Menurut Menag, banyak orang salah paham dan menduga DAU dikorup.

"Ini tidak benar. DAU tidak pernah digunakan satu rupiah pun, lalu darimana ada tuduhan korupsi," kata Suryadharma yang juga Ketua Umum Dewan Pimpinan Pusat Partai Persatuan Pembangunan (PPP).

Pendapat elit Komisi VIII DPR Ali Maschan Musa menyatakan perlu dilakukan penelitian atau survei pendapat warga masyarakat.

Alasannya, masalah yang kini ramai dibahas pendapat para elit saja, kata Ali Maschan Musa kepada wartawan seusai menjadi pembahas pada pemaparan Laporan Tahunan Kehidupan Keagamaan di Indonesia 2011 oleh Balitbang dan Diklat Kementerian Agama di Jakarta, Rabu (29/2) sore.

"Soal moratorium menurut saya, masyarakatnya disurvei. Saya khawatir itu pendapat elitnya. Sementara masyarakatnya yang saya ketahui tidak ingin. Mereka khawatir tambah lama lagi (berangkat)," katanya.

Maschan mengatakan, meskipun ada pendapat dari Ketua PBNU atau Ketua Umum Muhammadiyah agar dilakukan moratorium, keputusan akhir dari moratorium sepenuhnya tergantung masyarakat.

"Saya bisa menerima pendapat Ketua PBNU Said Aqil dan Din Syamsuddin (Ketua Umum Muhammadiyah). Tapi yang penting masyarakatnya," kata Guru Besar Sosiologi IAIN Sunan Ampel Surabaya ini.

Mengenai lembaga yang akan melakukan survei moratorium haji, menurut Maschan, survei bisa saja dilakukan oleh Kementerian Agama atau lembaga penelitian DPR.

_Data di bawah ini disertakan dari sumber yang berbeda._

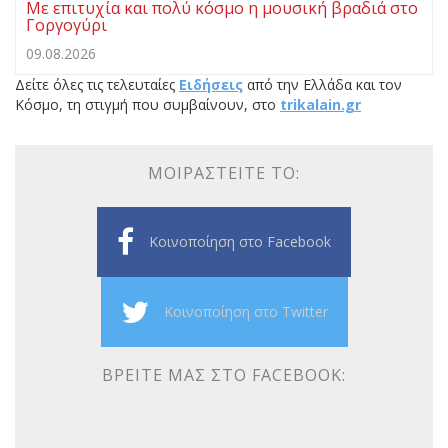
Με επιτυχία και πολύ κόσμο η μουσική βραδιά στο
Γοργογύρι
09.08.2026
Δείτε όλες τις τελευταίες
Ειδήσεις
από την Ελλάδα και τον
Κόσμο, τη στιγμή που συμβαίνουν, στο
trikalain.gr
ΜΟΙΡΑΣΤΕΊΤΕ ΤΟ:
Κοινοποίηση στο Facebook
Κοινοποίηση στο Twitter
ΒΡΕΊΤΕ ΜΑΣ ΣΤΟ FACEBOOK:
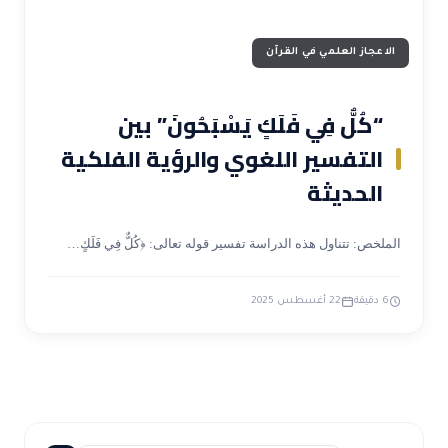
الاعجاز العلمي في القرآن
“كُلٌّ فِي فَلَكٍ يَسْبَحُونَ” بين
التفسير اللغوي والرؤية الفلكية
الحديثة
الملخص: تتناول هذه الدراسة تفسير قوله تعالى: ﴿كُلٌّ فِي فَلَكٍ…
6 دقيقة
22 أغسطس 2025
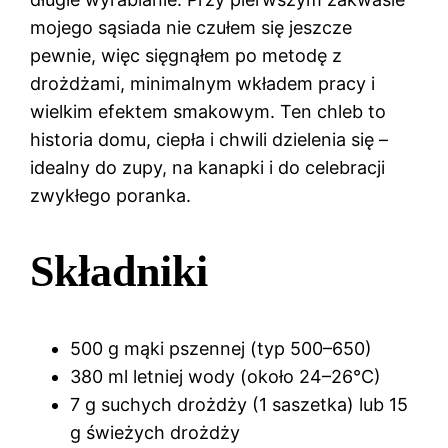
mojego sąsiada nie czułem się jeszcze
pewnie, więc sięgnąłem po metodę z
drożdżami, minimalnym wkładem pracy i
wielkim efektem smakowym. Ten chleb to
historia domu, ciepła i chwili dzielenia się –
idealny do zupy, na kanapki i do celebracji
zwykłego poranka.
Składniki
500 g mąki pszennej (typ 500–650)
380 ml letniej wody (około 24–26°C)
7 g suchych drożdży (1 saszetka) lub 15
g świeżych drożdży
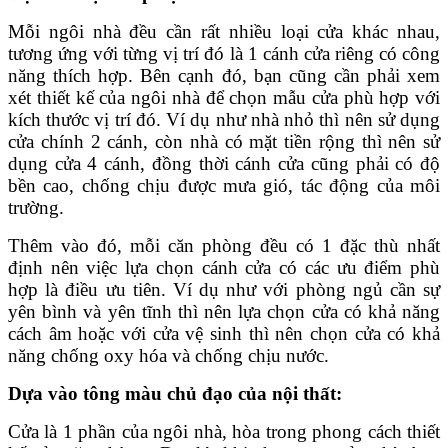
Mỗi ngôi nhà đều cần rất nhiều loại cửa khác nhau,
tương ứng với từng vị trí đó là 1 cánh cửa riêng có công
năng thích hợp. Bên cạnh đó, bạn cũng cần phải xem
xét thiết kế của ngôi nhà để chọn mẫu cửa phù hợp với
kích thước vị trí đó. Ví dụ như nhà nhỏ thì nên sử dụng
cửa chính 2 cánh, còn nhà có mặt tiền rộng thì nên sử
dụng cửa 4 cánh, đồng thời cánh cửa cũng phải có độ
bền cao, chống chịu được mưa gió, tác động của môi
trường.
Thêm vào đó, mỗi căn phòng đều có 1 đặc thù nhất
định nên việc lựa chọn cánh cửa có các ưu điểm phù
hợp là điều ưu tiên. Ví dụ như với phòng ngủ cần sự
yên bình và yên tĩnh thì nên lựa chọn cửa có khả năng
cách âm hoặc với cửa vệ sinh thì nên chọn cửa có khả
năng chống oxy hóa và chống chịu nước.
Dựa vào tông màu chủ đạo của nội thất:
Cửa là 1 phần của ngôi nhà, hòa trong phong cách thiết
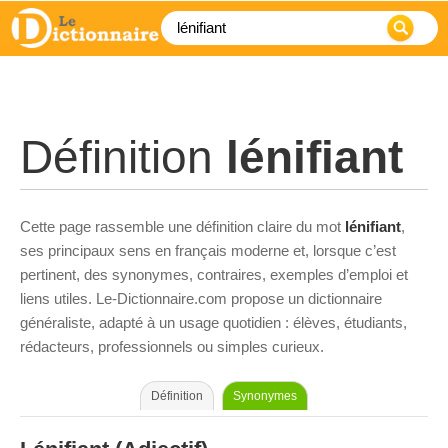
Définition
lénifiant
Cette page rassemble une définition claire du mot
lénifiant
,
ses principaux sens en français moderne et, lorsque c’est
pertinent, des synonymes, contraires, exemples d’emploi et
liens utiles. Le-Dictionnaire.com propose un dictionnaire
généraliste, adapté à un usage quotidien : élèves, étudiants,
rédacteurs, professionnels ou simples curieux.
Définition
Synonymes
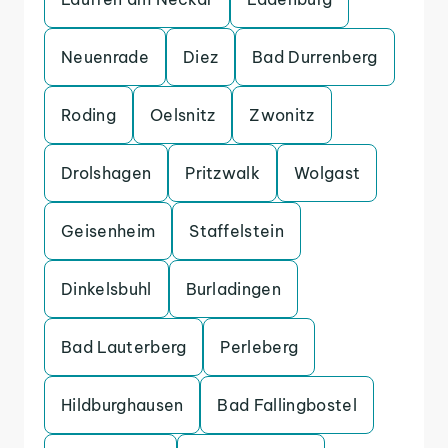
Neuenrade
Diez
Bad Durrenberg
Roding
Oelsnitz
Zwonitz
Drolshagen
Pritzwalk
Wolgast
Geisenheim
Staffelstein
Dinkelsbuhl
Burladingen
Bad Lauterberg
Perleberg
Hildburghausen
Bad Fallingbostel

"Survei kan bisa dilakukan lewat telepon atau yang lain, artinya ada dasarnya," ujar wakil rakyat dari PKB ini.

Sementara laporan Litbang Kemenag 2011 menyebutkan, dalam 10 tahun terakhir ini , berbagai persoalan menyelimuti penyelenggaraan haji. Mulai dari katering, pemondokan, kesehatan hingga biaya penyelenggaraan ibadah haji.

Pelayanan penyelenggaraan haji merupakan hal yang kompleks dan melibatkan banyak pihak baik di dalam maupun di luar negeri. Karena itu Kemenag terus melakukan upaya dalam rangka peningkatan pelayanan terhadap jemaah haji.

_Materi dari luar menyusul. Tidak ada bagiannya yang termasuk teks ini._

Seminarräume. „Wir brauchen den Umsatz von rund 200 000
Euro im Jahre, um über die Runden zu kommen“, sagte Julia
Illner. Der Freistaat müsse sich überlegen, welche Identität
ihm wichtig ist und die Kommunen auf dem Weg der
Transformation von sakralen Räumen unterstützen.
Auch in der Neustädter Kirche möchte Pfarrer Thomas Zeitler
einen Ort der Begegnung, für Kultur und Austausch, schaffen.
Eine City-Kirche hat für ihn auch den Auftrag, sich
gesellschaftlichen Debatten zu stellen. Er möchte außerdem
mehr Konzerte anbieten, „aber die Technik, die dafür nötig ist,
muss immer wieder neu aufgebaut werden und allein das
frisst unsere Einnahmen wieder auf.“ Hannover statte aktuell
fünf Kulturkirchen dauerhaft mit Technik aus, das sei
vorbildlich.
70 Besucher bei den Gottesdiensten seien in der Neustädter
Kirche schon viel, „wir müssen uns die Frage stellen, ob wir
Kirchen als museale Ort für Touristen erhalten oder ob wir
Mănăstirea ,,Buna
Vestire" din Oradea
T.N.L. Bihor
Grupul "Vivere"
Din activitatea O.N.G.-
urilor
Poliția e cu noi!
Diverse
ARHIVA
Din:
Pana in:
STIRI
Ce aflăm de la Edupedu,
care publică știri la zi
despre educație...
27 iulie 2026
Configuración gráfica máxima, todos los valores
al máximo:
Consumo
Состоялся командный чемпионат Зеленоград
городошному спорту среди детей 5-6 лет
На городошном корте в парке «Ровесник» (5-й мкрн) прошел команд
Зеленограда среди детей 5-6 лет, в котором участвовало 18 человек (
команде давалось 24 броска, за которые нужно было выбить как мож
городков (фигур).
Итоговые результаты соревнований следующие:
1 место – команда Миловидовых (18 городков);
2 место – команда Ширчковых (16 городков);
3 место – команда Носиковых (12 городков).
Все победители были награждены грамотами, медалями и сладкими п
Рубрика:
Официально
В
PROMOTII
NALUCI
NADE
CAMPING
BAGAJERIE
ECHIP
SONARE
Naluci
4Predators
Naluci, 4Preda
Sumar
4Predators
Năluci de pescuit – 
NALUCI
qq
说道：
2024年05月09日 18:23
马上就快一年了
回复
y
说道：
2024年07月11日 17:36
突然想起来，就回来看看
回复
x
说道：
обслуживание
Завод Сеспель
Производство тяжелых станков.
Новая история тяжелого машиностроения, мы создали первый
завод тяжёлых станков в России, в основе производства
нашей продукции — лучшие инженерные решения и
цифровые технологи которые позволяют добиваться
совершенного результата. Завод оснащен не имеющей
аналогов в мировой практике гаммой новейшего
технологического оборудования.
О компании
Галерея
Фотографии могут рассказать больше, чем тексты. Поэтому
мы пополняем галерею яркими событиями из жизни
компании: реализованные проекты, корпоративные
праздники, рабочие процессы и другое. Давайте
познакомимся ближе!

"Hasil penelitian yang dilakukan Litbang Kemenag dan BPS menunjukkan bahwa pelayanan penyelenggaraan haji berada dalam kategori baik," kata Ahmad Syafii Mufid peneliti senior Kemenag saat menyampaikan paparan laporan Litbang Kemenag.

Namun demikian lanjut dia, dalam rangka memberikan masukan tentang penyelenggaraan haji perlu terus dilakukan penelitian tentang berbagai aspek terkait dengan penyelenggaraan haji, baik yang dilakukan Kementerian Agama maupun lembaga penelitian lainnya.

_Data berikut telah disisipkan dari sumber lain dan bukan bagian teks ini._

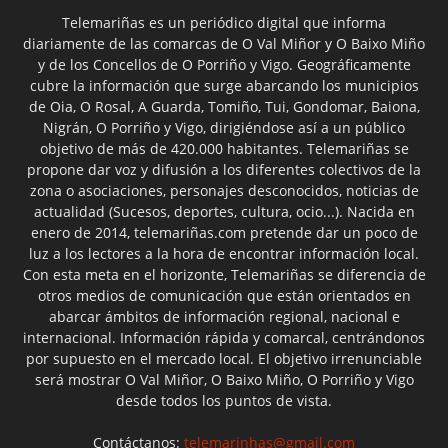
Telemariñas es un periódico digital que informa
diariamente de las comarcas de O Val Miñor y O Baixo Miño
y de los Concellos de O Porriño y Vigo. Geográficamente
cubre la información que surge abarcando los municipios
de Oia, O Rosal, A Guarda, Tomiño, Tui, Gondomar, Baiona,
Nigrán, O Porriño y Vigo, dirigiéndose así a un público
objetivo de más de 420.000 habitantes. Telemariñas se
propone dar voz y difusión a los diferentes colectivos de la
zona o asociaciones, personajes desconocidos, noticias de
actualidad (Sucesos, deportes, cultura, ocio...). Nacida en
enero de 2014, telemariñas.com pretende dar un poco de
luz a los lectores a la hora de encontrar información local.
Con esta meta en el horizonte, Telemariñas se diferencia de
otros medios de comunicación que están orientados en
abarcar ámbitos de información regional, nacional e
internacional. Información rápida y comarcal, centrándonos
por supuesto en el mercado local. El objetivo irrenunciable
será mostrar O Val Miñor, O Baixo Miño, O Porriño y Vigo
desde todos los puntos de vista.
Contáctanos:
telemarinhas@gmail.com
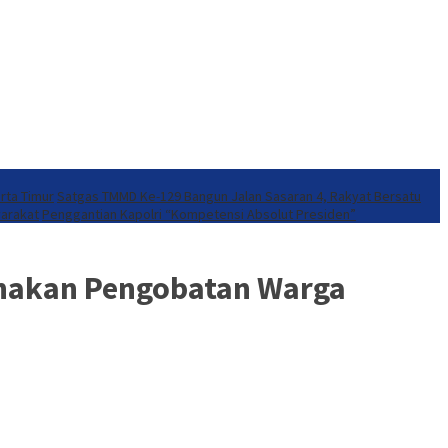
rta Timur
Satgas TMMD Ke-129 Bangun Jalan Sasaran 4, Rakyat Bersatu
yarakat
Penggantian Kapolri “Kompetensi Absolut Presiden”
nakan Pengobatan Warga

Seorang tokoh masyarakat yang tak mau disebut jati dirinya mengatakan, jika perlu Kementerian Agama meminta fatwa MUI terkait dengan moratorium pendaftaran haji. Pasalnya, wacana moratorium sudah memasuki ranah hukum Islam. Bukan semata pendapat para elit, yang kerap dikemukakan bermuatan motif   kepentingan tertentu. Terlebih penyelenggaraan haji dewasa ini, dengan pengelolaan dana besar, sudah dijadikan "komoditas politik". Para elit, memasuki 2014 memang tengah mencari "panggung". Pada 2014, akan dilaksanakan pemilihan umum .

Jika soal pokok saja bisa dimintai fatwa kepada MUI, mengapa harus ribut dengan moratorium. Fatwa MUI, untuk hal ini memang perlu, karena lembaga itu punya otoritas untuk menjauhkan ranah ibadah dengan kepentingan lain.